Contact Centre adalah salah satu lini terdepan yang sangat penting bagi sebuah perusahaan. Salah satu lini depan yang perlu mendapat perhatian serius selain marketing dan sales. Contact Centre secara langsung berhubungan dengan brand perusahaan dan loyalitas konsumen. Jika salah kelola pertaruhannya sangat besar.
Sangat strategisnya posisi contact centre karena orang-orang yang menghubungi bagian ini merupakan pelanggan yang secara spesifik mau berbicara dan berkomunikasi dengan kita. Mereka adalah orang-orang yang secara langsung mau memberikan feedback jujurnya. Yang disampaikan kepada kita adalah pengalaman yang dialami secara langsung berkaitan dengan produk atau jasa yang kita sediakan, sehingga feedback seperti ini akan sangat berguna bagi pengembangan produk dan kapasitas layanan sebuah perusahaan.
Lebih dalam lagi, konsumen yang mau menghubungi contact centre adalah konsumen yang bersedia mengeluarkan sejumlah biaya agar bisa berkomunikasi dengan kita. Pesan yang bisa kita tangkap dari hal ini setidaknya ada dua, pertama tingkat urgensi si konsumen sangat tinggi sehingga dia mau mengalokasikan waktu dan biayanya untuk menghubungi kita, yang kedua adalah bahwa konsumen jenis ini perlu kita perhatikan betul karena mereka adalah konsumen yang mau mengambil langkah-langkah ekstra jika mereka puas atau tidak puas terhadap produk atau jasa kita.

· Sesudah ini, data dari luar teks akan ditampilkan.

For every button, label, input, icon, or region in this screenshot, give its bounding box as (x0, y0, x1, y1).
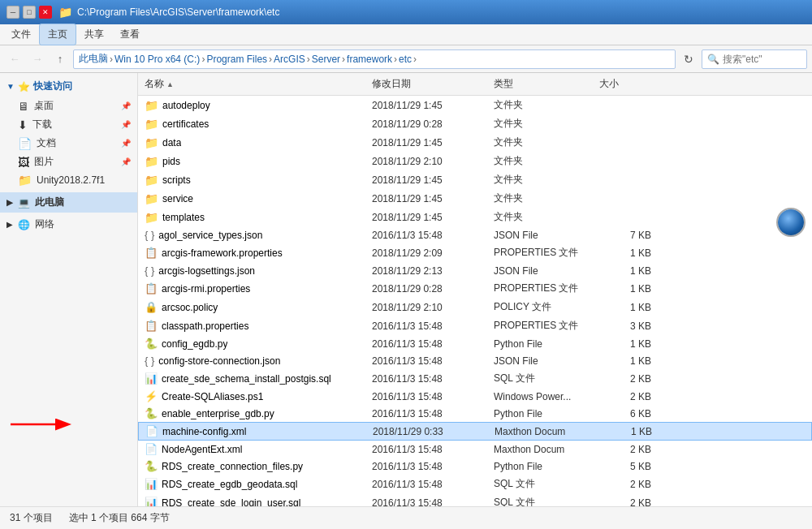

Jika konsumen seperti ini puas, maka hasilnya akan sangat bagus bagi brand kita, karena mereka akan berpotensi menceritakannya pada orang lain, yang merupakan buzz marketing, marketing paling ampuh dalam mendapatkan kepercayaan konsumen. Namun sebaliknya, jika konsumen seperti ini, yang rela mengeluarkan biaya untuk bisa menghubungi kita via contact centre, tidak puas alias kecewa, maka potensi untuk menyebarkan ketidakpuasannya pada orang lain baik secara langsung ataupun melalui media sosial juga sangat tinggi. Terlebih lagi di era milenial seperti sekarang, menshare experience adalah hal yang sangat mudah kita jumpai dalam kehidupan sehari-hari.
Strategis Tapi Enggan
Walaupun merupakan sebuah departemen/divisi yang strategis, namun ternyata contact centre bukanlah jenis pekerjaan yang menjadi favorit generasi milenial. Para eksekutif perusahaan harus bekerja ekstra keras dalam mengelola tim contact centre agar tidak kehilangan motivasi dan menghindari turn over karyawan yang tinggi.
Sebuah keterangan menarik disampaikan oleh Wani Sabu, Senior Vice President BCA, dalam sebuah talk show “New Customer Experience in Digital Era” yang diselenggarakan oleh Contact Centre 168 pimpinan Grace Heny, di hotel JS Luwansa pada 27 September lalu. Menurut perempuan yang lama menangani tim contact centre ini, jajaran management harus melakukan banyak kegiatan kreatif dan inovatif agar tim contact centre tetap termotivasi dan tidak bosan lalu resign. Salah satu yang dilakukan adalah membuat berbagai project-project kecil menarik yang menjadi tanggungjawab tim contact centre.
Selain itu hal yang tak kalah penting menurut perempuan yang berhasil mengantarkan Halo BCA menjadi The Best Mega Contact Centre World ini adalah menyusun karir path yang jelas dan berjenjang bagi tim contact centre, sehingga anggapan bahwa tim ini hanya sebagai tukang angkat telepon bisa dihilangkan.
Potensi Besar Big Data Pada Contact Centre
Potensi besar yang belum banyak digali oleh perusahaan salah satunya adalah Big Data pada contact centre. Lalulintas data yang diterima, dilayani, dan disimpan oleh cotact centre sangat besar. Data-data ini bukan hanya sebatas data statistik, namun juga yang sangat penting adalah data-data terkait kebiasaan konsumen, yang jika digali dan dimanfaatkan lebih lanjut akan sangat berguna bagi pengembangan strategi perusahaan secara keseluruhan.
Untuk organisasi pemerintah macam DKI Jakarta yang menggunakan Qlue sebagai layanan pengaduan bahkan datanya bisa digunakan untuk menolong masyarakat secara langsung, melakukan tata kelola perencanaan wilayah, dan bahkan sebagai salah satu pertimbangan penting dalam pengembangan strategi pengentasan kemiskinan.